The agreement was reached in principle in Ottawa last November. It calls for the national church to contribute $25-million towards compensating claimants in lawsuits filed since the federal government officially apologized in 1998 for widespread abuse.

It is estimated that more than 90,000 aboriginal children aged six and older attended the live-in schools - often against their will - from 1930 until the last one closed outside Regina in 1996.

The schools, funded by Ottawa but run by the Roman Catholic, Anglican, United and Presbyterian churches until the 1970s, also are blamed for stripping generations of former students of their native languages and culture.

More than 4,500 lawsuits representing at least 12,000 claimants have been filed since the late 1990s. To date, a handful of lawsuits have made it through the courts, with conflicting judgments on how church and government should split costs.

Anglicans are involved in about 20 per cent of the lawsuits.

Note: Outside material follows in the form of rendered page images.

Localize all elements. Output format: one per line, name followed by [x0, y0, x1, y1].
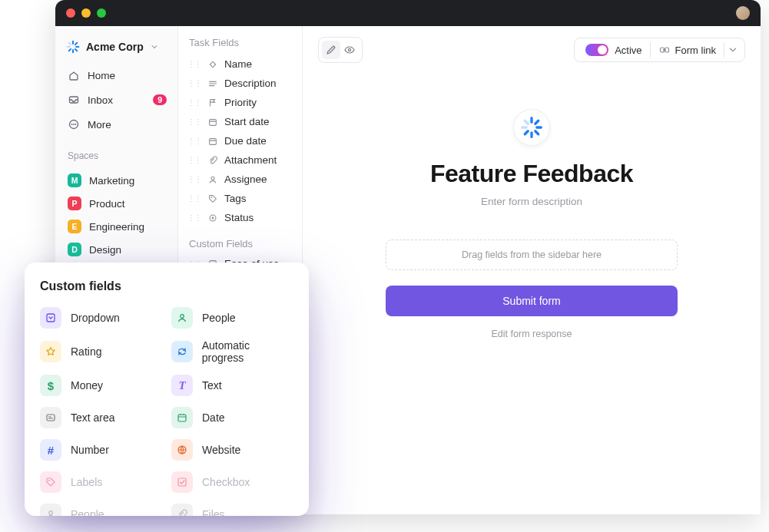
form-description[interactable]: Enter form description	[481, 196, 582, 207]
task-field-status[interactable]: ⋮⋮ Status	[181, 208, 299, 227]
nav-more[interactable]: More	[65, 114, 170, 135]
star-icon	[40, 341, 61, 362]
dropzone-text: Drag fields from the sidebar here	[462, 249, 602, 260]
diamond-icon	[207, 59, 218, 70]
workspace-name: Acme Corp	[86, 41, 144, 53]
form-title[interactable]: Feature Feedback	[430, 160, 633, 188]
textarea-icon	[40, 407, 61, 428]
grip-icon: ⋮⋮	[187, 79, 201, 88]
custom-fields-popup: Custom fields Dropdown People Rating Aut…	[25, 263, 309, 516]
sidebar-space-product[interactable]: P Product	[65, 192, 170, 215]
custom-field-type-money[interactable]: $ Money	[40, 375, 162, 396]
space-badge-icon: E	[68, 220, 81, 233]
lines-icon	[207, 78, 218, 89]
task-field-attachment[interactable]: ⋮⋮ Attachment	[181, 150, 299, 170]
task-field-priority[interactable]: ⋮⋮ Priority	[181, 93, 299, 112]
form-link-menu-button[interactable]	[724, 45, 741, 55]
task-field-start-date[interactable]: ⋮⋮ Start date	[181, 112, 299, 131]
clip-icon	[207, 155, 218, 166]
nav-home[interactable]: Home	[65, 64, 170, 86]
window-zoom-button[interactable]	[97, 8, 106, 18]
custom-field-type-automatic-progress[interactable]: Automatic progress	[171, 339, 293, 364]
sidebar-space-marketing[interactable]: M Marketing	[65, 169, 170, 192]
calendar-icon	[207, 117, 218, 127]
edit-mode-button[interactable]	[322, 41, 340, 59]
custom-field-type-label: Rating	[71, 345, 101, 358]
form-area: Feature Feedback Enter form description …	[318, 63, 745, 504]
space-badge-icon: P	[68, 197, 81, 210]
custom-field-type-website[interactable]: Website	[171, 439, 293, 461]
custom-field-type-checkbox[interactable]: Checkbox	[171, 471, 293, 493]
custom-field-type-date[interactable]: Date	[171, 407, 293, 428]
grip-icon: ⋮⋮	[187, 137, 201, 145]
field-label: Start date	[224, 116, 270, 127]
preview-mode-button[interactable]	[340, 41, 359, 59]
task-field-due-date[interactable]: ⋮⋮ Due date	[181, 131, 299, 150]
active-toggle[interactable]: Active	[578, 41, 649, 58]
custom-field-type-label: People	[71, 508, 104, 516]
custom-field-type-people[interactable]: People	[171, 307, 293, 329]
custom-field-type-label: People	[202, 312, 236, 324]
inbox-badge: 9	[153, 94, 167, 105]
custom-field-type-label: Text area	[71, 411, 115, 424]
custom-field-type-label: Website	[202, 444, 240, 456]
edit-form-response-link[interactable]: Edit form response	[492, 329, 572, 339]
custom-field-type-label: Labels	[71, 476, 102, 488]
sidebar-space-engineering[interactable]: E Engineering	[65, 215, 170, 238]
task-field-assignee[interactable]: ⋮⋮ Assignee	[181, 170, 299, 189]
grip-icon: ⋮⋮	[187, 175, 201, 183]
custom-field-type-labels[interactable]: Labels	[40, 471, 162, 493]
submit-button-label: Submit form	[502, 295, 560, 307]
field-label: Due date	[224, 135, 267, 147]
link-icon	[658, 44, 671, 56]
form-avatar[interactable]	[513, 109, 550, 146]
pencil-icon	[325, 44, 337, 56]
space-label: Product	[89, 198, 125, 210]
dollar-icon: $	[40, 375, 61, 396]
person-icon	[207, 174, 218, 185]
more-icon	[68, 118, 80, 131]
custom-field-type-label: Files	[202, 508, 225, 516]
titlebar	[55, 0, 761, 26]
field-label: Description	[224, 78, 277, 89]
check-icon	[171, 471, 193, 493]
task-fields-heading: Task Fields	[181, 37, 299, 55]
nav-inbox-label: Inbox	[88, 94, 113, 106]
custom-field-type-files[interactable]: Files	[171, 504, 293, 516]
form-canvas: Active Form link Feature	[303, 26, 761, 514]
workspace-switcher[interactable]: Acme Corp	[65, 37, 170, 61]
task-field-tags[interactable]: ⋮⋮ Tags	[181, 189, 299, 208]
custom-field-type-number[interactable]: # Number	[40, 439, 162, 461]
inbox-icon	[68, 94, 80, 106]
spinner-icon	[520, 116, 543, 139]
custom-field-type-text[interactable]: T Text	[171, 375, 293, 396]
custom-field-type-dropdown[interactable]: Dropdown	[40, 307, 162, 329]
custom-fields-heading: Custom Fields	[181, 227, 299, 254]
toggle-switch-icon	[585, 44, 608, 56]
space-label: Marketing	[89, 175, 134, 187]
sidebar-space-design[interactable]: D Design	[65, 238, 170, 261]
person-icon	[171, 307, 193, 329]
custom-field-type-text-area[interactable]: Text area	[40, 407, 162, 428]
chevron-down-icon	[728, 45, 738, 55]
grip-icon: ⋮⋮	[187, 156, 201, 164]
right-toolbar: Active Form link	[574, 38, 745, 62]
form-link-button[interactable]: Form link	[651, 41, 724, 58]
eye-icon	[343, 44, 356, 56]
custom-field-type-people[interactable]: People	[40, 504, 162, 516]
custom-field-type-label: Money	[71, 379, 103, 392]
globe-icon	[171, 439, 193, 461]
custom-field-type-rating[interactable]: Rating	[40, 339, 162, 364]
form-dropzone[interactable]: Drag fields from the sidebar here	[386, 240, 678, 270]
task-field-description[interactable]: ⋮⋮ Description	[181, 74, 299, 93]
avatar[interactable]	[736, 6, 750, 20]
nav-inbox[interactable]: Inbox 9	[65, 89, 170, 111]
window-close-button[interactable]	[66, 8, 75, 18]
submit-button[interactable]: Submit form	[386, 286, 678, 316]
grip-icon: ⋮⋮	[187, 213, 201, 222]
chevron-down-icon	[150, 42, 159, 51]
window-minimize-button[interactable]	[81, 8, 91, 18]
task-field-name[interactable]: ⋮⋮ Name	[181, 55, 299, 74]
clip-icon	[171, 504, 193, 516]
tag-icon	[40, 471, 61, 493]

About one lawsuit per day is now being resolved out of court with average payouts of less than $100,000. Ottawa has paid more than $37-million to settle about 550 out-of-court settlements since 1996.

The agreement signed Tuesday comes into effect Saturday. It was signed by Archbishop Michael Peers, the Anglican primate, and federal Public Works Minister Ralph Goodale, whose portfolio includes responsibility for residential schools resolution.

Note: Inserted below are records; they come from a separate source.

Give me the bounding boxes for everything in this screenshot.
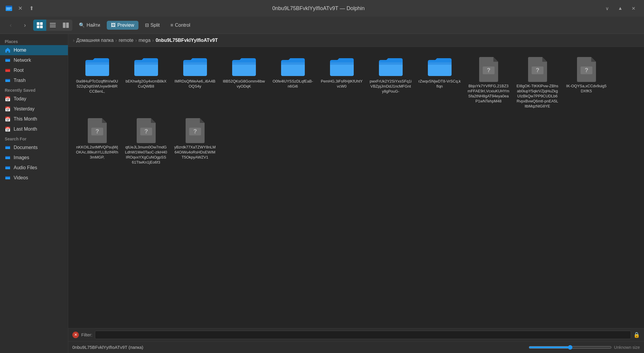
svg-rect-10 [50,26,56,27]
file-item[interactable]: ? IK-OQYSa,xCCdv9uig5DXfK5 [563,53,609,111]
sidebar-item-this-month[interactable]: 📅 This Month [0,114,68,124]
svg-text:?: ? [535,67,539,73]
window-controls: ∨ ▲ ✕ [601,2,639,14]
raise-icon[interactable]: ⬆ [27,4,36,12]
file-item[interactable]: rZwqvSNjwDT8-VrSCq,kfIqn [417,53,463,111]
preview-button[interactable]: 🖼 Preview [107,21,138,30]
search-button[interactable]: 🔍 Найти [75,20,104,30]
places-section-label: Places [0,37,68,45]
last-month-icon: 📅 [5,126,11,132]
minimize-button[interactable]: ∨ [601,2,613,14]
breadcrumb-sep-1: › [115,38,117,43]
file-item[interactable]: l8B52QKsG8Gomm4lbwvyODqK [221,53,267,111]
grid-view-button[interactable] [33,20,46,31]
file-name: IK-OQYSa,xCCdv9uig5DXfK5 [565,84,608,94]
filter-input[interactable] [95,331,631,339]
trash-label: Trash [14,78,25,83]
sidebar-item-trash[interactable]: Trash [0,75,68,86]
breadcrumb-home[interactable]: Домашняя папка [76,38,114,43]
control-button[interactable]: ≡ Control [166,21,195,30]
file-item[interactable]: pwxFrUk2Y2SiYxsSFq1iVBZpjJmDdJ1ncMFGnty8… [368,53,414,111]
svg-text:?: ? [584,67,588,73]
sidebar-item-videos[interactable]: Videos [0,173,68,183]
maximize-button[interactable]: ▲ [614,2,626,14]
breadcrumb-sep-3: › [152,38,154,43]
folder-path-bar: 0nbu9L75BFvklYyIfIoATv9T (папка) Unknown… [68,341,644,353]
this-month-icon: 📅 [5,116,11,122]
svg-text:?: ? [487,67,490,73]
file-item[interactable]: ? EI8gOK-TtKKlPvw-ZBhsab0iupY5qkrVZjqHuZ… [514,53,560,111]
unknown-file-icon: ? [478,56,499,82]
breadcrumb-current[interactable]: 0nbu9L75BFvklYyIfIoATv9T [156,38,218,43]
file-name: pwxFrUk2Y2SiYxsSFq1iVBZpjJmDdJ1ncMFGnty8… [369,79,412,94]
videos-icon [5,175,11,181]
file-item[interactable]: IMRDsQfWeAe6,,i6A4BOQS4y [172,53,218,111]
yesterday-label: Yesterday [14,106,35,112]
svg-rect-18 [5,166,10,167]
svg-rect-16 [5,146,10,147]
svg-rect-7 [40,26,43,28]
file-item[interactable]: ? yBzrdk77XaTZWY8nLM64OiWu4oRsHDsEWIMT5O… [172,114,218,167]
file-item[interactable]: bEKhwfg2Gy4vcmB8kXCuQWB8 [123,53,169,111]
file-item[interactable]: ? qtUeJL3mum0Ow7mdGLdhW1We0TaoC-zlkH40IR… [123,114,169,167]
file-name: IMRDsQfWeAe6,,i6A4BOQS4y [174,79,216,89]
title-bar-left-icons: ✕ ⬆ [5,4,36,12]
svg-rect-1 [6,6,12,7]
sidebar-item-network[interactable]: Network [0,55,68,65]
file-name: BbjoYk7YVRFG,21BZ3mFFAE9rI,VcxiuKUHYmSfa… [467,84,510,104]
back-button[interactable]: ‹ [5,19,17,31]
network-folder-icon [5,57,11,63]
breadcrumb-remote[interactable]: remote [119,38,133,43]
sidebar-item-last-month[interactable]: 📅 Last Month [0,124,68,134]
sidebar-item-images[interactable]: Images [0,153,68,163]
audio-icon [5,165,11,171]
file-item[interactable]: PemHG,3iFsRHjtKfUhtYvcW0 [319,53,365,111]
close-button[interactable]: ✕ [627,2,639,14]
split-button[interactable]: ⊟ Split [141,20,164,30]
lock-icon: 🔒 [633,332,640,338]
file-name: qtUeJL3mum0Ow7mdGLdhW1We0TaoC-zlkH40IROq… [125,145,167,165]
sidebar-item-root[interactable]: Root [0,65,68,75]
search-icon: 🔍 [79,22,85,28]
svg-rect-14 [5,69,10,70]
unknown-file-icon: ? [576,56,597,82]
pin-icon[interactable]: ✕ [16,4,24,12]
forward-button[interactable]: › [19,19,31,31]
preview-label: Preview [117,23,134,28]
file-item[interactable]: 0ia9lHuPTcOzqffihVw0U522qOqllSWUvyw9H8RC… [74,53,120,111]
file-item[interactable]: O0fe4lUYSSzDLqfEaB-n6Gi6 [270,53,316,111]
folder-icon [133,56,160,77]
list-view-button[interactable] [46,20,59,31]
sidebar-item-yesterday[interactable]: 📅 Yesterday [0,104,68,114]
size-slider[interactable] [529,345,612,350]
file-name: bEKhwfg2Gy4vcmB8kXCuQWB8 [125,79,167,89]
sidebar-item-home[interactable]: Home [0,45,68,55]
file-name: EI8gOK-TtKKlPvw-ZBhsab0iupY5qkrVZjqHuZkg… [516,84,559,109]
svg-text:?: ? [95,128,99,134]
menu-icon: ≡ [170,23,173,28]
breadcrumb-sep-2: › [135,38,137,43]
this-month-label: This Month [14,116,37,122]
sidebar-item-audio[interactable]: Audio Files [0,163,68,173]
svg-rect-19 [5,176,10,177]
home-folder-icon [5,47,11,53]
breadcrumb-mega[interactable]: mega [139,38,151,43]
search-label: Найти [87,23,100,28]
file-item[interactable]: ? nKKOIL2srtMfVQPsujWjOKAc,88kuhYLLBzIf4… [74,114,120,167]
main-content: Places Home Network [0,34,644,353]
split-label: Split [151,23,160,28]
file-item[interactable]: ? BbjoYk7YVRFG,21BZ3mFFAE9rI,VcxiuKUHYmS… [466,53,511,111]
sidebar-item-documents[interactable]: Documents [0,143,68,153]
file-name: l8B52QKsG8Gomm4lbwvyODqK [223,79,265,89]
sidebar-item-today[interactable]: 📅 Today [0,94,68,104]
yesterday-icon: 📅 [5,106,11,112]
close-filter-button[interactable]: ✕ [72,332,79,338]
root-folder-icon [5,67,11,73]
root-label: Root [14,68,24,73]
file-name: nKKOIL2srtMfVQPsujWjOKAc,88kuhYLLBzIf4Rh… [76,145,118,160]
window-title: 0nbu9L75BFvklYyIfIoATv9T — Dolphin [36,5,601,12]
svg-rect-11 [63,23,66,28]
today-icon: 📅 [5,96,11,102]
preview-icon: 🖼 [111,23,116,28]
compact-view-button[interactable] [59,20,72,31]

Vianney Carrier, a spokesman for the church, said it's still uncertain when victims will be receiving compensation from the fund.

Before being signed, the agreement had to be ratified by each of the church's 30 dioceses. The dioceses also had to agree to commit a total of $22-million over the next five years to a settlement fund. General Synod, the Anglican Church's national organization, contributed $3-million.